• _WHAT YOU WILL DO_
In the lines below, look for "encontro". Copy each line where it appears.

• _MATERIAL FOR THE TASK_
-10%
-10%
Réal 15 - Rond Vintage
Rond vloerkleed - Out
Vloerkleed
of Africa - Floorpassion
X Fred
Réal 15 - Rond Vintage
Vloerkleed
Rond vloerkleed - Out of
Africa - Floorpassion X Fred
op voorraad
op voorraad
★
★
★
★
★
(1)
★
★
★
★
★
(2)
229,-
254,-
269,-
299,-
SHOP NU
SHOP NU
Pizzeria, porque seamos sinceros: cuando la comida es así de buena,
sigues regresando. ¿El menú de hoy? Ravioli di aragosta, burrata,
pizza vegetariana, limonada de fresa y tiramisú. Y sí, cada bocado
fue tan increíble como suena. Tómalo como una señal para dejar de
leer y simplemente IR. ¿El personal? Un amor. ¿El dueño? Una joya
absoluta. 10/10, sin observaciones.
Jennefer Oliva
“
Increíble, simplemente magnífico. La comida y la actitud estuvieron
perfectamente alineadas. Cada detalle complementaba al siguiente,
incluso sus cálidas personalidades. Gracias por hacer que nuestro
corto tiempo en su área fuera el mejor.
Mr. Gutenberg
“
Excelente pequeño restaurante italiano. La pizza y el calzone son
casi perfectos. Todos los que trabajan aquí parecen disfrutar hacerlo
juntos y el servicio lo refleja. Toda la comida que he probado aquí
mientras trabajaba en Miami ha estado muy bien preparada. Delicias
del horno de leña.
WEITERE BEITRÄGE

---

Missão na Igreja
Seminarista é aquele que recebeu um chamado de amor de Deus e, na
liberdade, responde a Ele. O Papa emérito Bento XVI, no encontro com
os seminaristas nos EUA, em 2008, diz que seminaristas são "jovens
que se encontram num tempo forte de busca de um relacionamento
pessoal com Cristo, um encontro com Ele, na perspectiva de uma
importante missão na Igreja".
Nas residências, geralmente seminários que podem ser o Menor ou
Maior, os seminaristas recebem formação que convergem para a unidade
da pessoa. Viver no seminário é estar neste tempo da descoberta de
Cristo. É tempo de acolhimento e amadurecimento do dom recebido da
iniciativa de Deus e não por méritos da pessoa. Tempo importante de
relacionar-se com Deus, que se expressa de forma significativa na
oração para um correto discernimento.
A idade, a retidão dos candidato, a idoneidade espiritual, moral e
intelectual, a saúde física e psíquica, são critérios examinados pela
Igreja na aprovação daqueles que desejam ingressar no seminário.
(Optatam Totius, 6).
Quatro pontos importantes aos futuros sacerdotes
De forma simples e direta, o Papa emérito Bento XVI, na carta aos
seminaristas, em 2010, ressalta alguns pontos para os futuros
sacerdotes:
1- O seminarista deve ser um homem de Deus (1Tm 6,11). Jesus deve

...

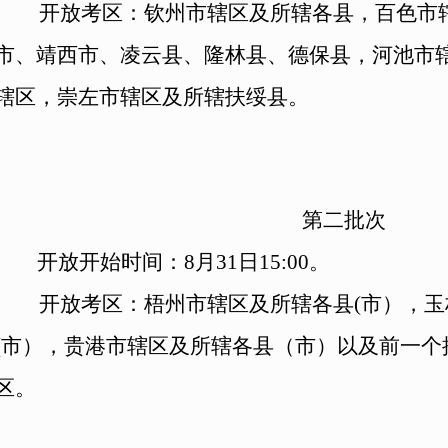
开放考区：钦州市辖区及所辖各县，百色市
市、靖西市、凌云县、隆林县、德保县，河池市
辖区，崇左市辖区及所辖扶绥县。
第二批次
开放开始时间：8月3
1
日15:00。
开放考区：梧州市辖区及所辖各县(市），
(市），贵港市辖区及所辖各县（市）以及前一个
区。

• _COMPLETED TASK_
liberdade, responde a Ele. O Papa emérito Bento XVI, no encontro com
pessoal com Cristo, um encontro com Ele, na perspectiva de uma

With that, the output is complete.